### [About this task]
Find the lines below in which the string "Concorde" occurs. Copy each one.
● ● ● ● ● ● ●
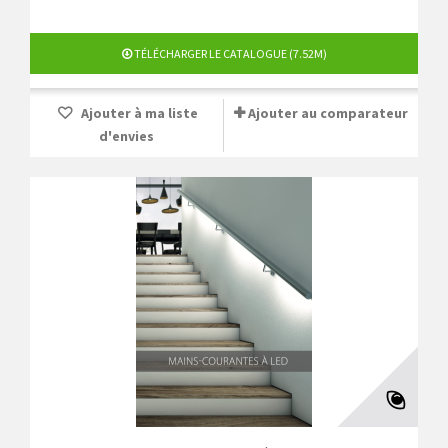
TÉLÉCHARGER LE CATALOGUE (7.52M)
Ajouter à ma liste
Ajouter au comparateur
d'envies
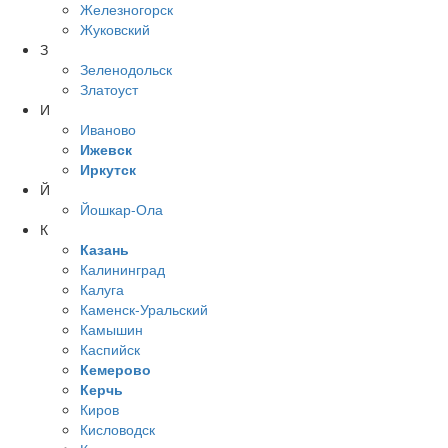
Железногорск
Жуковский
З
Зеленодольск
Златоуст
И
Иваново
Ижевск
Иркутск
Й
Йошкар-Ола
К
Казань
Калининград
Калуга
Каменск-Уральский
Камышин
Каспийск
Кемерово
Керчь
Киров
Кисловодск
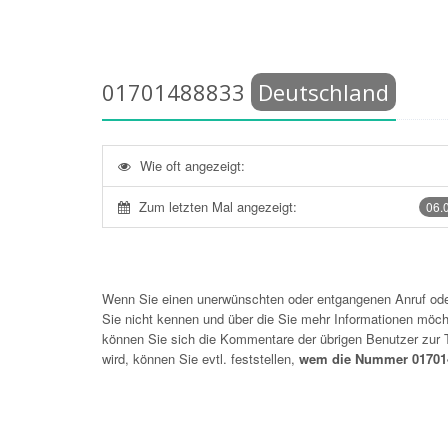
01701488833
Deutschland
Wie oft angezeigt:
Zum letzten Mal angezeigt:
06.
Wenn Sie einen unerwünschten oder entgangenen Anruf o
Sie nicht kennen und über die Sie mehr Informationen möchte
können Sie sich die Kommentare der übrigen Benutzer zu
wird, können Sie evtl. feststellen,
wem die Nummer 017014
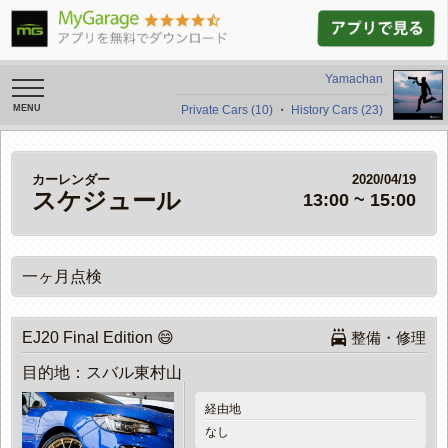
Yamachan
toggle
navigation
Private Cars (10)
・
History Cars (23)
カーレンダー
2020/04/19
スケジュール
13:00 ~ 15:00
一ヶ月点検

EJ20 Final Edition 😄
整備・修理
目的地：スバル東村山
経由地
なし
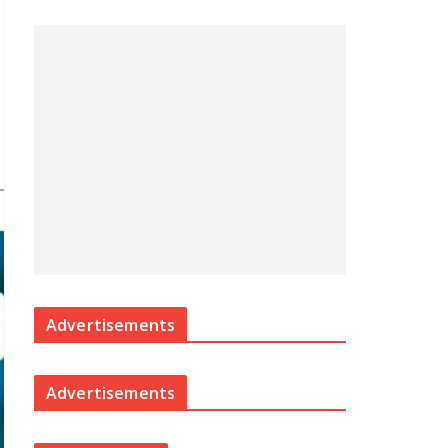
Advertisements
Advertisements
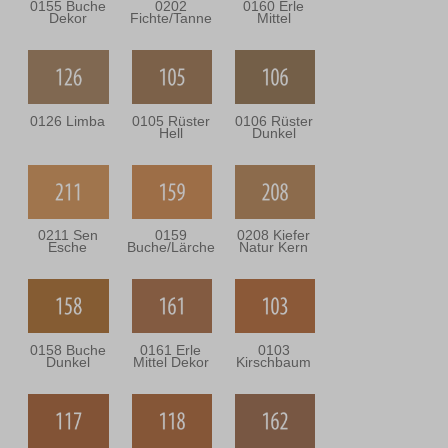
0155 Buche
0202
0160 Erle
Dekor
Fichte/Tanne
Mittel
0126 Limba
0105 Rüster
0106 Rüster
Hell
Dunkel
0211 Sen
0159
0208 Kiefer
Esche
Buche/Lärche
Natur Kern
0158 Buche
0161 Erle
0103
Dunkel
Mittel Dekor
Kirschbaum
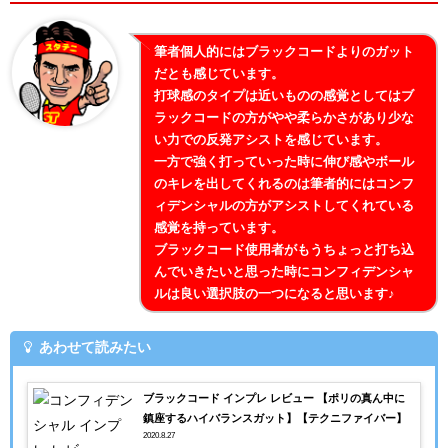
筆者個人的にはブラックコードよりのガット
だとも感じています。
打球感のタイプは近いものの感覚としてはブ
ラックコードの方がやや柔らかさがあり少な
い力での反発アシストを感じています。
一方で強く打っていった時に伸び感やボール
のキレを出してくれるのは筆者的にはコンフ
ィデンシャルの方がアシストしてくれている
感覚を持っています。
ブラックコード使用者がもうちょっと打ち込
んでいきたいと思った時にコンフィデンシャ
ルは良い選択肢の一つになると思います♪
あわせて読みたい
ブラックコード インプレ レビュー 【ポリの真ん中に
鎮座するハイバランスガット】【テクニファイバー】
2020.8.27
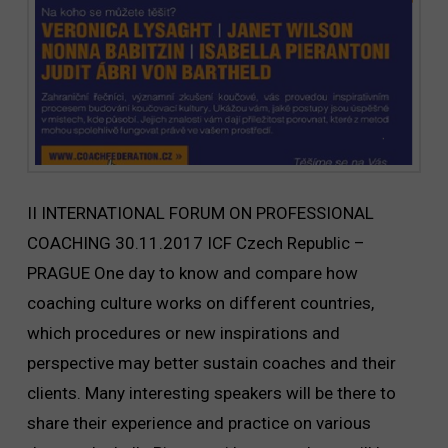
II INTERNATIONAL FORUM ON PROFESSIONAL
COACHING 30.11.2017 ICF Czech Republic –
PRAGUE One day to know and compare how
coaching culture works on different countries,
which procedures or new inspirations and
perspective may better sustain coaches and their
clients. Many interesting speakers will be there to
share their experience and practice on various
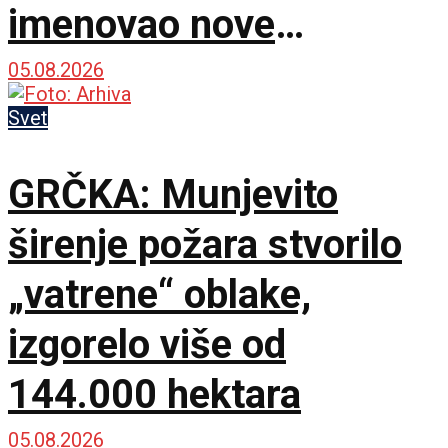
imenovao nove
komandante na frontu!
05.08.2026
Svet
GRČKA: Munjevito
širenje požara stvorilo
„vatrene“ oblake,
izgorelo više od
144.000 hektara
05.08.2026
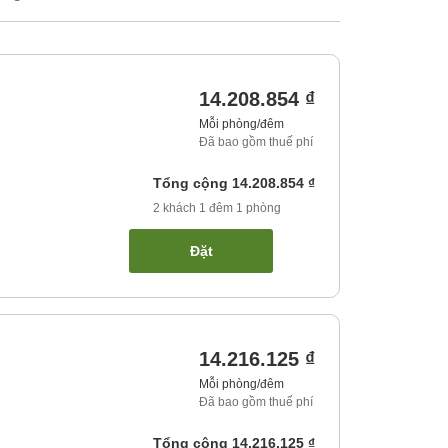
14.208.854 ₫
Mỗi phòng/đêm
Đã bao gồm thuế phí
Tổng cộng
14.208.854 ₫
2
khách
1
đêm
1
phòng
Đặt
14.216.125 ₫
Mỗi phòng/đêm
Đã bao gồm thuế phí
Tổng cộng
14.216.125 ₫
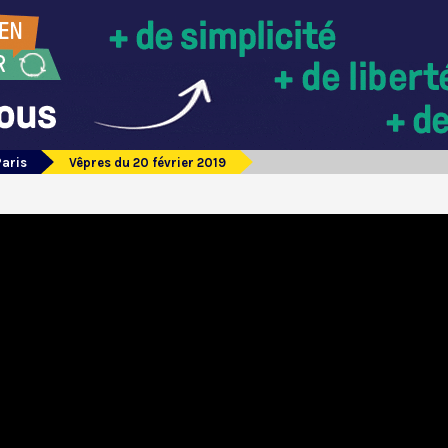
Paris
Vêpres du 20 février 2019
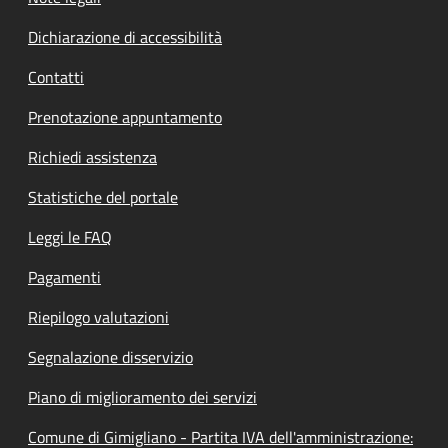
Dichiarazione di accessibilità
Contatti
Prenotazione appuntamento
Richiedi assistenza
Statistiche del portale
Leggi le FAQ
Pagamenti
Riepilogo valutazioni
Segnalazione disservizio
Piano di miglioramento dei servizi
Comune di Gimigliano - Partita IVA dell'amministrazione:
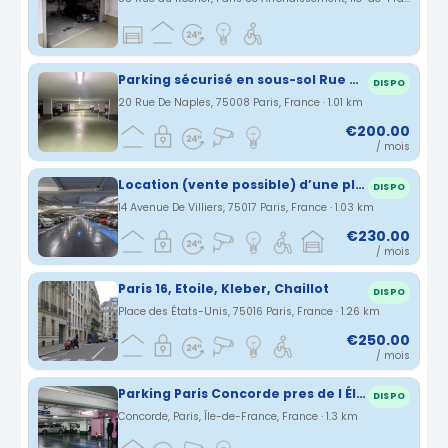
Parking sécurisé en sous-sol Rue de Naples quartier Villiers / Europe accès 24/24
DISPO
20 Rue De Naples, 75008 Paris, France · 1.01 km
€200.00
/ mois
Location (vente possible) d’une place de parking Indigo Villiers
DISPO
14 Avenue De Villiers, 75017 Paris, France · 1.03 km
€230.00
/ mois
Paris 16, Etoile, Kleber, Chaillot
DISPO
Place des États-Unis, 75016 Paris, France · 1.26 km
€250.00
/ mois
Parking Paris Concorde pres de l Élysée
DISPO
Concorde, Paris, Île-de-France, France · 1.3 km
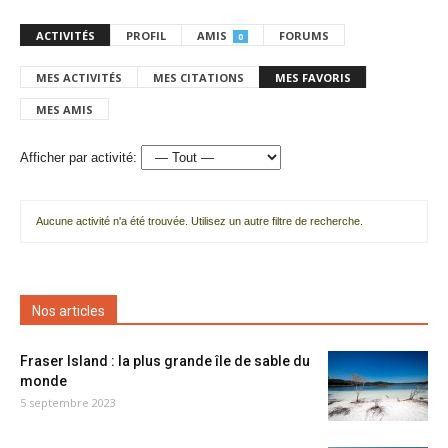
ACTIVITÉS
PROFIL
AMIS
FORUMS
0
MES ACTIVITÉS
MES CITATIONS
MES FAVORIS
MES AMIS
Afficher par activité:
Aucune activité n'a été trouvée. Utilisez un autre filtre de recherche.
Nos articles
Fraser Island : la plus grande île de sable du
monde
5 septembre 2023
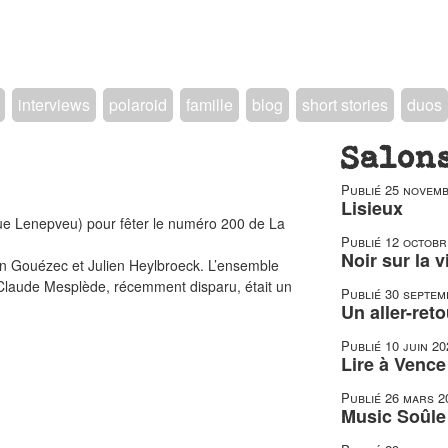
interviews
polaroid
famille
blog
short stories
duos
Salon
Publié
25 novemb
Lisieux
rue Lenepveu) pour fêter le numéro 200 de La
Publié
12 octobr
Noir sur la v
nan Gouézec et Julien Heylbroeck. L’ensemble
laude Mesplède, récemment disparu, était un
Publié
30 septem
Un aller-reto
Publié
10 juin 20
Lire à Vence
Publié
26 mars 2
Music Soûle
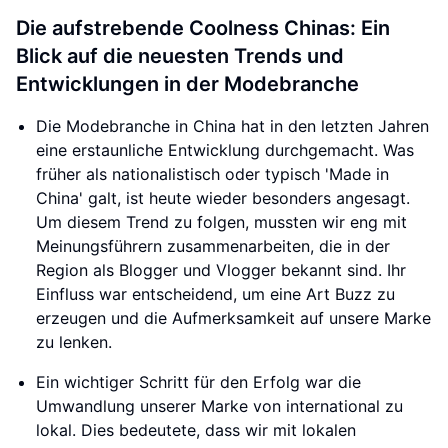
Die aufstrebende Coolness Chinas: Ein
Blick auf die neuesten Trends und
Entwicklungen in der Modebranche
Die Modebranche in China hat in den letzten Jahren
eine erstaunliche Entwicklung durchgemacht. Was
früher als nationalistisch oder typisch 'Made in
China' galt, ist heute wieder besonders angesagt.
Um diesem Trend zu folgen, mussten wir eng mit
Meinungsführern zusammenarbeiten, die in der
Region als Blogger und Vlogger bekannt sind. Ihr
Einfluss war entscheidend, um eine Art Buzz zu
erzeugen und die Aufmerksamkeit auf unsere Marke
zu lenken.
Ein wichtiger Schritt für den Erfolg war die
Umwandlung unserer Marke von international zu
lokal. Dies bedeutete, dass wir mit lokalen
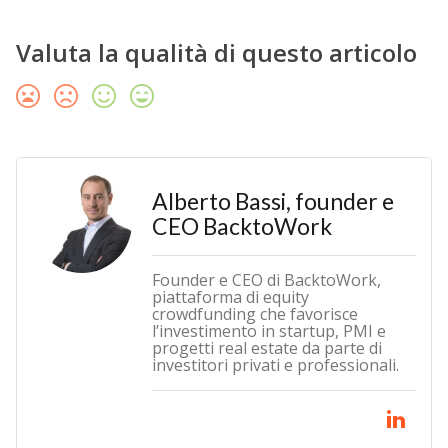
Valuta la qualità di questo articolo
Alberto Bassi, founder e
CEO BacktoWork
Founder e CEO di BacktoWork,
piattaforma di equity
crowdfunding che favorisce
l’investimento in startup, PMI e
progetti real estate da parte di
investitori privati e professionali.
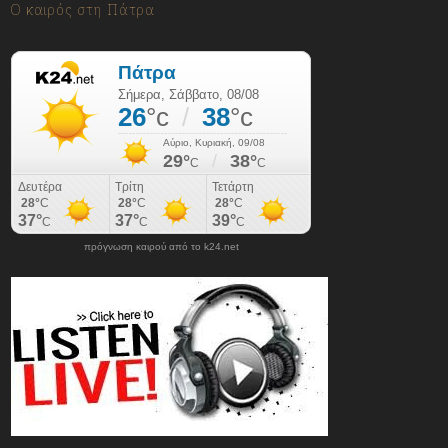
Ο καιρός στη Πάτρα
πρόγνωση καιρού από το k24.net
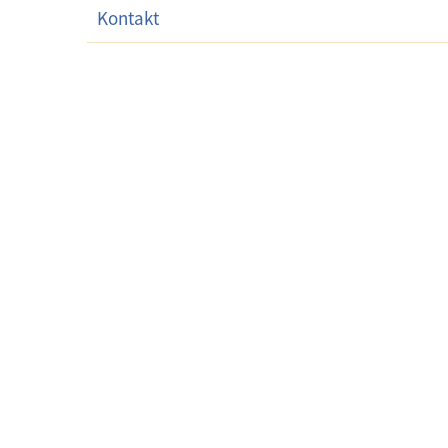
Kontakt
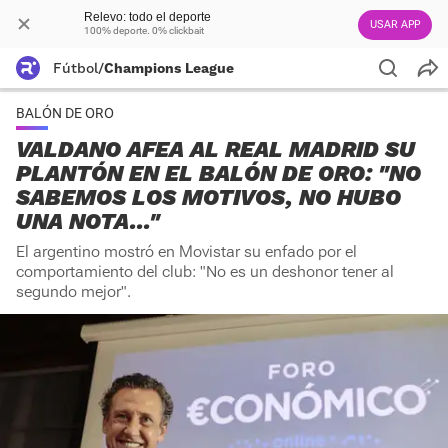
Relevo: todo el deporte
USAR APP
100% deporte. 0% clickbait
Fútbol
/
Champions League
BALÓN DE ORO
VALDANO AFEA AL REAL MADRID SU
PLANTÓN EN EL BALÓN DE ORO: "NO
SABEMOS LOS MOTIVOS, NO HUBO
UNA NOTA..."
El argentino mostró en Movistar su enfado por el
comportamiento del club: "No es un deshonor tener al
segundo mejor".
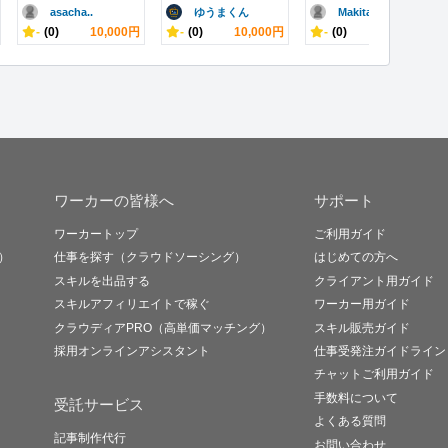
asacha..
ゆうまくん
Makita
-
(0)
10,000円
-
(0)
10,000円
-
(0)
100円
ワーカーの皆様へ
サポート
ワーカートップ
ご利用ガイド
）
仕事を探す（クラウドソーシング）
はじめての方へ
スキルを出品する
クライアント用ガイド
スキルアフィリエイトで稼ぐ
ワーカー用ガイド
クラウディアPRO（高単価マッチング）
スキル販売ガイド
採用オンラインアシスタント
仕事受発注ガイドライン
チャットご利用ガイド
手数料について
受託サービス
よくある質問
記事制作代行
お問い合わせ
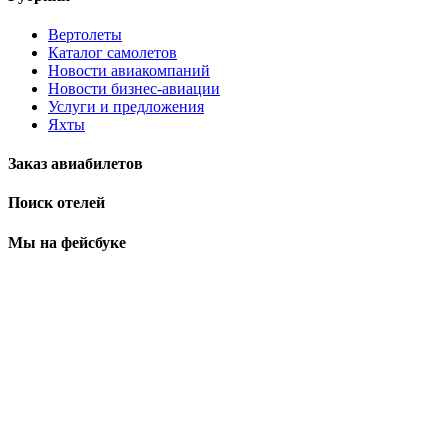
Вертолеты
Каталог самолетов
Новости авиакомпаний
Новости бизнес-авиации
Услуги и предложения
Яхты
Заказ авиабилетов
Поиск отелей
Мы на фейсбуке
● ● ● ● ● ● ●
### [Task response]
Parking Paris Concorde pres de l Élysée
Concorde, Paris, Île-de-France, France · 1.3 km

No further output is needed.